▶ _GOAL OF THE EXERCISE_
Copy out the data line by line exactly, from its start to the line bearing "Image resolution: width=718", inclusive.

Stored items
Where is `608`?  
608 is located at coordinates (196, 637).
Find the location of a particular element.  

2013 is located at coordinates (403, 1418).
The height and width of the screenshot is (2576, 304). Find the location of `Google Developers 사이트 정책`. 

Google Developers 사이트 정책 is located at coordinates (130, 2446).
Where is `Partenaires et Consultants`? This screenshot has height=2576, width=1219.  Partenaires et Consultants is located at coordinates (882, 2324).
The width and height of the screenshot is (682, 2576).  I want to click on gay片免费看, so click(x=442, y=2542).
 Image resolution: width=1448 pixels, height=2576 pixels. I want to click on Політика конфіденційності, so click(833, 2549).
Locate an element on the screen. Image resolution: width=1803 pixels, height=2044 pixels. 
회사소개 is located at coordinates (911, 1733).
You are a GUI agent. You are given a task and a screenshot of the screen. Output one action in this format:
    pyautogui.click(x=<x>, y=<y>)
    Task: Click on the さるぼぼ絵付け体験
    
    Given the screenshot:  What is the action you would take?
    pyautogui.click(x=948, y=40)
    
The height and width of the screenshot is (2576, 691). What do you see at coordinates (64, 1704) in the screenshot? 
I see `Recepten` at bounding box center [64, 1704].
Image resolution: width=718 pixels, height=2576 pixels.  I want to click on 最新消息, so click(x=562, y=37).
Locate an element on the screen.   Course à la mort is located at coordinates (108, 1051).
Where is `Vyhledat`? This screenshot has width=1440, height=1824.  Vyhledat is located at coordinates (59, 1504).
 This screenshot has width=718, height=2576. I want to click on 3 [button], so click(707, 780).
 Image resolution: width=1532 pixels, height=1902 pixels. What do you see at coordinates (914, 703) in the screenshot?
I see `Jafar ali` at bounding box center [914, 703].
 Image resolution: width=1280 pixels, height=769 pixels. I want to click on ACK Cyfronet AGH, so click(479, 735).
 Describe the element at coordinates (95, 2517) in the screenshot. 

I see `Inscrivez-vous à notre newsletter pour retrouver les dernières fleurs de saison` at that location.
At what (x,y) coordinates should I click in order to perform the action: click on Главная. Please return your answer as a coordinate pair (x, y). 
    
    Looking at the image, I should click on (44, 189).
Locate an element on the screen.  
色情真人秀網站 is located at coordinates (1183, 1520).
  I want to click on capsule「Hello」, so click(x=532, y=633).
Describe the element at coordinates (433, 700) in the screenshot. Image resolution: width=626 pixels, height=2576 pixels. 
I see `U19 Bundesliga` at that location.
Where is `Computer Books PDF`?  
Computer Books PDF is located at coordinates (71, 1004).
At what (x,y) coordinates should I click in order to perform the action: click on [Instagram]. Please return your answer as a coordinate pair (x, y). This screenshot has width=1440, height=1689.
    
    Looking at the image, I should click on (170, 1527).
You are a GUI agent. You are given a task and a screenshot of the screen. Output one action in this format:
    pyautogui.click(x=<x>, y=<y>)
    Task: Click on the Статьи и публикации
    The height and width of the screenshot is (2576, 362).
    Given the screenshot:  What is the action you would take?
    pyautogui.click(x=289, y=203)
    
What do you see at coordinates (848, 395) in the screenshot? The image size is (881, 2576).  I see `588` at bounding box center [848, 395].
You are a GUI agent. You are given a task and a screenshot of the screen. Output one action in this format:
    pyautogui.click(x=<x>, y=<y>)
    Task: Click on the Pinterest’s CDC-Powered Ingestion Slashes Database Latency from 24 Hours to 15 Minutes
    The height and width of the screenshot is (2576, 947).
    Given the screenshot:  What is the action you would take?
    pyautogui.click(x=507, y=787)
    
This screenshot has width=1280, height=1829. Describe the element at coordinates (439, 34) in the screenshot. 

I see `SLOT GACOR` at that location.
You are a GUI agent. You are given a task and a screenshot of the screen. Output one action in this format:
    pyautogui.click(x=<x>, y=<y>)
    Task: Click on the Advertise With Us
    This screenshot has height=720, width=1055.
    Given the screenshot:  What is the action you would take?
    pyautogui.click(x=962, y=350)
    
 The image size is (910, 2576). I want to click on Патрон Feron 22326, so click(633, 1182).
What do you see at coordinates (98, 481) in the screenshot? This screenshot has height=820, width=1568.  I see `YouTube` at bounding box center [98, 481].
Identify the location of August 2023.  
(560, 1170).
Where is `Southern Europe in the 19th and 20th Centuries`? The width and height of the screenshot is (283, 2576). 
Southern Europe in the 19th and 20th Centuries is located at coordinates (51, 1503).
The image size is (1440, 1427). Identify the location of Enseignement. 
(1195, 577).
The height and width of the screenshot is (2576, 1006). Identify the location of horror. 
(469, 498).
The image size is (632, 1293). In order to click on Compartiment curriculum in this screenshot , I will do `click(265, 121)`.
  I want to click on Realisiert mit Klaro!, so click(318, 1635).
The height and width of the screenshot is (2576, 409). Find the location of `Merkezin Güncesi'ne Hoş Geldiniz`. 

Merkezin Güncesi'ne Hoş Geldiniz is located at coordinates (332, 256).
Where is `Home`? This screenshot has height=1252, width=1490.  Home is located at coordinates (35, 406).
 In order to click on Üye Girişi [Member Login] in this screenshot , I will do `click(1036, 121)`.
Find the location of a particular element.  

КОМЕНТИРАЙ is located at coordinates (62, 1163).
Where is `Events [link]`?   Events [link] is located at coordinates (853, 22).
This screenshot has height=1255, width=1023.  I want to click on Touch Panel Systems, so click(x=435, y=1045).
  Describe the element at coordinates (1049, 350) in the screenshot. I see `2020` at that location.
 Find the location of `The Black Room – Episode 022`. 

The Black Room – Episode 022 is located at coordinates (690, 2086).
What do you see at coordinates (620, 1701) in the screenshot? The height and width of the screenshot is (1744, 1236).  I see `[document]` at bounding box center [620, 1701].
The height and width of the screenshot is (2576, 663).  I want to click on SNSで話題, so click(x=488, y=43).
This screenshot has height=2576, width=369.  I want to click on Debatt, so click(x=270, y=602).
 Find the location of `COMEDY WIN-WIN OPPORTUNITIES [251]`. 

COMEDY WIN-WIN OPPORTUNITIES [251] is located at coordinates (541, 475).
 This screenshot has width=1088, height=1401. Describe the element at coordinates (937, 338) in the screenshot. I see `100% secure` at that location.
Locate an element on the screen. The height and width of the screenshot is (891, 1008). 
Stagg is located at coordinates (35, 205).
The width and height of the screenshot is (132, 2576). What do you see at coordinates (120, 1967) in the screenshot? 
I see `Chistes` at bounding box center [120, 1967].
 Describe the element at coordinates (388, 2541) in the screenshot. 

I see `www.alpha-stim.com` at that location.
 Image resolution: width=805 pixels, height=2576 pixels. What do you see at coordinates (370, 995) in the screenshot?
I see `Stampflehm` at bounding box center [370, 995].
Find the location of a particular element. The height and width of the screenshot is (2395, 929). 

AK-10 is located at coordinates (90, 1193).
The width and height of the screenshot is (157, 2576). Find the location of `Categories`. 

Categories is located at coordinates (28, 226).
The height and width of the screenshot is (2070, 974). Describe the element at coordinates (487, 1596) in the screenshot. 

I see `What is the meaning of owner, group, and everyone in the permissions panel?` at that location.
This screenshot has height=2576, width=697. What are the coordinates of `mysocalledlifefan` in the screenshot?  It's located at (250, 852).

▶ _TASK RESPONSE_
Where is `608`?  
608 is located at coordinates (196, 637).
Find the location of a particular element.  

2013 is located at coordinates (403, 1418).
The height and width of the screenshot is (2576, 304). Find the location of `Google Developers 사이트 정책`. 

Google Developers 사이트 정책 is located at coordinates (130, 2446).
Where is `Partenaires et Consultants`? This screenshot has height=2576, width=1219.  Partenaires et Consultants is located at coordinates (882, 2324).
The width and height of the screenshot is (682, 2576).  I want to click on gay片免费看, so click(x=442, y=2542).
 Image resolution: width=1448 pixels, height=2576 pixels. I want to click on Політика конфіденційності, so click(833, 2549).
Locate an element on the screen. Image resolution: width=1803 pixels, height=2044 pixels. 
회사소개 is located at coordinates (911, 1733).
You are a GUI agent. You are given a task and a screenshot of the screen. Output one action in this format:
    pyautogui.click(x=<x>, y=<y>)
    Task: Click on the さるぼぼ絵付け体験
    
    Given the screenshot:  What is the action you would take?
    pyautogui.click(x=948, y=40)
    
The height and width of the screenshot is (2576, 691). What do you see at coordinates (64, 1704) in the screenshot? 
I see `Recepten` at bounding box center [64, 1704].
Image resolution: width=718 pixels, height=2576 pixels.  I want to click on 最新消息, so click(x=562, y=37).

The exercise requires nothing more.